* Material provided *
+ + + +
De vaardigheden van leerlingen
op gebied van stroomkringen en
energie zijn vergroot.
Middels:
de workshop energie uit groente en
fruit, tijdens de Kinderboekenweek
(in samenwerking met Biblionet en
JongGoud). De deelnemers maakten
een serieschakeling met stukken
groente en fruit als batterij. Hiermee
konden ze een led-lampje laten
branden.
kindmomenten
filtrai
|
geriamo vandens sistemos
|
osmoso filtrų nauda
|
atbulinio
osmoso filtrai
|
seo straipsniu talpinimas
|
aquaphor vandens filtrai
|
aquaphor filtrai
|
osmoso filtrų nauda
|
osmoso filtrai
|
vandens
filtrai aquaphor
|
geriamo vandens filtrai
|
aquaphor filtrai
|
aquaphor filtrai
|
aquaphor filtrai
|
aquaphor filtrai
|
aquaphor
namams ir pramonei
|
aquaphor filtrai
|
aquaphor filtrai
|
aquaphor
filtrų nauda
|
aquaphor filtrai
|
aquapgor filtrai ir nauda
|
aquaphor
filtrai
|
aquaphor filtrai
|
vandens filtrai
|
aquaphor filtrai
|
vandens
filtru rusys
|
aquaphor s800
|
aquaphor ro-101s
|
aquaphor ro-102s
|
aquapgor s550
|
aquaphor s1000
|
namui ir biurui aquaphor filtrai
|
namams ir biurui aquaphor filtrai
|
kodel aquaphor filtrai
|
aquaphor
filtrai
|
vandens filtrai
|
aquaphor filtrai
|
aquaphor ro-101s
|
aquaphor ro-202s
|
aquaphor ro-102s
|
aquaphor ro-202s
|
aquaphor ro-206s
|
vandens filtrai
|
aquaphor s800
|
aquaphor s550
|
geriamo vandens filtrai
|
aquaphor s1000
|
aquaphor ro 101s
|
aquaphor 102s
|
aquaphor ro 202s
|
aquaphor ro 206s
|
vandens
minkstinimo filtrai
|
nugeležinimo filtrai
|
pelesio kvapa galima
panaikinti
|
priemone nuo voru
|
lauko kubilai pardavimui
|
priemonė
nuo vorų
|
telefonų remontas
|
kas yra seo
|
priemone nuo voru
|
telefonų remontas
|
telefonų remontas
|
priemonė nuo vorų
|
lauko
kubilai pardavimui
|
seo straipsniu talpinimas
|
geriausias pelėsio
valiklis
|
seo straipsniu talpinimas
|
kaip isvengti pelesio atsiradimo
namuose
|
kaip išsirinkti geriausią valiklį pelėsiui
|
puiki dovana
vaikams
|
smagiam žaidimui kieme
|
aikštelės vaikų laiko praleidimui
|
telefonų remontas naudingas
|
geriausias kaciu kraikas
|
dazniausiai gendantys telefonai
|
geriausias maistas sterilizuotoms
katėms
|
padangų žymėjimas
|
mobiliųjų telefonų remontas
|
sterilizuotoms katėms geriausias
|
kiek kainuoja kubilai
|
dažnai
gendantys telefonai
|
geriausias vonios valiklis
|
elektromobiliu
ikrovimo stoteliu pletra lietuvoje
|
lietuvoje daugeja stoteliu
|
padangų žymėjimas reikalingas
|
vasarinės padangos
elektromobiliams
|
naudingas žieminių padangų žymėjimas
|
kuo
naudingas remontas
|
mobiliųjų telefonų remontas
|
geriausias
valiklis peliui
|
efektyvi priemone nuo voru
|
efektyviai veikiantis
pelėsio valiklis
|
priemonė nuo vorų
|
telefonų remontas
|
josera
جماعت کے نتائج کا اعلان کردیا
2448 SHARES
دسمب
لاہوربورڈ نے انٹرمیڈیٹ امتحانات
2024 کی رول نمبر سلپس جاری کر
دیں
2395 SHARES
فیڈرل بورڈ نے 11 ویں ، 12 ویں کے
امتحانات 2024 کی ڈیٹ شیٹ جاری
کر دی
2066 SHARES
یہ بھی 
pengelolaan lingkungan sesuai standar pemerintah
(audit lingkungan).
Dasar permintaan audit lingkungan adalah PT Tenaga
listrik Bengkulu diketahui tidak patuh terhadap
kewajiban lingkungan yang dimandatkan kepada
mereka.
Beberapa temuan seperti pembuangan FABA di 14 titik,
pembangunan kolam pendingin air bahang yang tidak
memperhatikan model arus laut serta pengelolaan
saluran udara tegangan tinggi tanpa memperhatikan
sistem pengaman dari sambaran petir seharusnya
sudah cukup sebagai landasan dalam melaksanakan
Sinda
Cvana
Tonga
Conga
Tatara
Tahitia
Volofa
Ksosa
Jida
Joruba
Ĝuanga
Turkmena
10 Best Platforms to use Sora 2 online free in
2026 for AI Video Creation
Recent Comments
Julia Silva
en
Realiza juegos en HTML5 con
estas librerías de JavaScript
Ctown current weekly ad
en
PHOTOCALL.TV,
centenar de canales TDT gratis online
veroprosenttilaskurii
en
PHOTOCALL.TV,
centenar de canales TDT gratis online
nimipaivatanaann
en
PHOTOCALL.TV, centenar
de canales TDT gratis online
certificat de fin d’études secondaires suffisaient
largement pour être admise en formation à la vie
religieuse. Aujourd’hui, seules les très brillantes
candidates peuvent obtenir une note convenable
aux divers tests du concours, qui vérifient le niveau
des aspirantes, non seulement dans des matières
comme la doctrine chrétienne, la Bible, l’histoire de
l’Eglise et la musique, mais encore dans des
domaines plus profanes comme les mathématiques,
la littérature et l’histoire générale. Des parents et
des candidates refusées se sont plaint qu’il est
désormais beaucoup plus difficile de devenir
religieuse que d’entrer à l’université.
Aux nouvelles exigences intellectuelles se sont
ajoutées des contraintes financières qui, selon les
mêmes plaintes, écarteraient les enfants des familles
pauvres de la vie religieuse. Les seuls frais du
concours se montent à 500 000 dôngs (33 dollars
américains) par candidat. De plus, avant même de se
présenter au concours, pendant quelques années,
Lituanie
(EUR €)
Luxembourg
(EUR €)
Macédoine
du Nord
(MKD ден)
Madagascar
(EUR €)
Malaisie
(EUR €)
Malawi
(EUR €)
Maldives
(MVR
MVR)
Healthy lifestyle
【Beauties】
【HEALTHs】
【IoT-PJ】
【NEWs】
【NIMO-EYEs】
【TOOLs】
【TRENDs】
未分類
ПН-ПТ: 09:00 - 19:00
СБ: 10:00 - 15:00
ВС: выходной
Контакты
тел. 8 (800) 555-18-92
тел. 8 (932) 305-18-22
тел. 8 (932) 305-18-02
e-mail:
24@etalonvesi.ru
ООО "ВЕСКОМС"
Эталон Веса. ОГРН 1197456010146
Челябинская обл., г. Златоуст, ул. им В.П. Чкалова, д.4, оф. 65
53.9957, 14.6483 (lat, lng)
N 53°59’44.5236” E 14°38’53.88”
+ + + +
* Task goal *
Find the lines in the records that contain the word "nauda", then copy every one of them.

* Answer below *
osmoso filtrų nauda
osmoso filtrų nauda
filtrų nauda
aquapgor filtrai ir nauda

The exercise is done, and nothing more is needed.